Altogether ten treatises of Archimedes have survived, three devoted to plane geometry – Measurement of a Circle , Quadrature of the Parabola and On spirals , two to three-dimensional geometry – On the Sphere and Cylinder and On Conoids and Spheroids , one on arithmetic – The Sand Reckoner , two on applied mathematics and a collection of works known as the Liber assumtorum .

The final work was simply called Method .

Archimedes wrote two books on applied mathematics that are still extant. The first was named On Plane Equilibriums in which he discussed methods to find the centroids (centres of gravity) of several plane figures. The second, named On Floating Bodies, was a fairly advanced work on hydrostatics. However, one statement, known as the Principal of Archimedes was undoubtedly put to practical use when King Hieron called on the help of Archimedes. The king suspected that a dishonest goldsmith had not used pure gold when making his crown, and asked for Archimedes’ help. The mathematician applied the following: ‘A solid heavier than a fluid will, if placed in it, descend to the bottom of the fluid, and the solid will, when weighed in the fluid, be lighter than its true weight by the weight of the fluid displaced.’ (Translation due to T L Heath in The Works of Archimedes .)
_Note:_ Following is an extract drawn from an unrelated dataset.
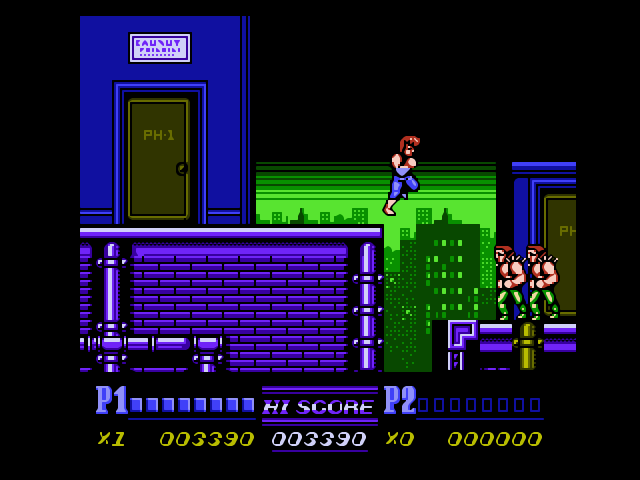 The height and width of the screenshot is (480, 640). Find the location of `door handle`. door handle is located at coordinates (182, 166).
Archimedes also wrote a treatise named Method that was lost to the world until a copy was discovered by chance in 1906 in Constantinople. The Method was written in the form of a letter to Eratosthenes and describes ideas that foreshadowed the integral calculus. Archimedes used his method to find areas of geometrical shapes and volumes of solids.

These works of Archimedes are at such an advanced level of content and exposition that they exhibit many of the qualities of a modern journal article – originality, well-written using an economy of presentation, and rigour.
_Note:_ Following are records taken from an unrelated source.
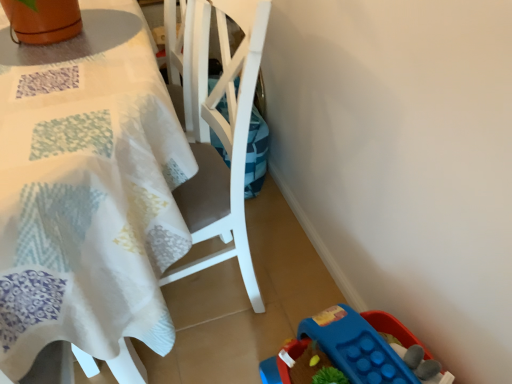 Question: Considering their positions, is blue plastic toy at lower right located in front of or behind white plastic chair at center?

Choices:
 (A) behind
 (B) front

Answer: (A)

Question: Based on their positions, is blue plastic toy at lower right located to the left or right of white plastic chair at center?

Choices:
 (A) right
 (B) left

Answer: (A)

Question: Which object is the farthest from the white fabric table at upper left?

Choices:
 (A) blue plastic toy at lower right
 (B) white plastic chair at center

Answer: (A)

Question: Which object is positioned closest to the white fabric table at upper left?

Choices:
 (A) white plastic chair at center
 (B) blue plastic toy at lower right

Answer: (A)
Archimedes was reportedly often so engrossed in what he was doing that he became oblivious to his surroundings, and this proved to be a contributing factor in his death. Archimedes died during the sacking of Syracuse in 212 BC. He was so preoccupied with a diagram he was drawing in the sand that, when a Roman soldier got in his way, he told the soldier to move on. The latter was so incensed that he ran his spear through the old mathematician and killed him.

A contribution of Archimedes to mathematics

Archimedes contributed so much to mathematics that it is difficult to isolate any one example. However, one of the easiest to visualise was the method he used to find an approximation for π using circumscribed and inscribed regular polygons of a circle. This appears as Proposition 3 of Measurement of a Circle. What follows is a simplified version of what Archimedes did.

Archimedes started with a circle of unit radius:

(What the unit used was is not important. It could be 1 inch, or 1 centimetre, or 1 anything. The important thing is that all lengths will be measured using the same unit.)

He then inscribed a regular hexagon inside the circle:

By comparing the circumference of the circle with the perimeter of the hexagon, he concluded that π > 3

Next, he inscribed a regular dodecagon inside the circle:

Again by comparing the circumference of the circle with the perimeter of the dodecagon, he concluded that π > 3 1/10(or more precisely 3.10597)

He then doubled the number of sides of the regular polygon to 24, then 48, then 96; each time obtaining better and better approximations for π. Using this method, he concluded that π > 3 10/71 (or 3.140845 as a rounded decimal).

Archimedes then repeated the whole process, but this time using circumscribed regular polygons:

By following a similar method, comparing the circumference of the circle with the perimeters of regular polygons with 6, 12, 24, 48 and eventually 96 sides, he concluded that π < 3 1/7 (or 3.142857 as a rounded decimal).

Taking the two results together, Archimedes gave the result that

3 10/71 < π < 3 1/7

This was a remarkably accurate result for its time.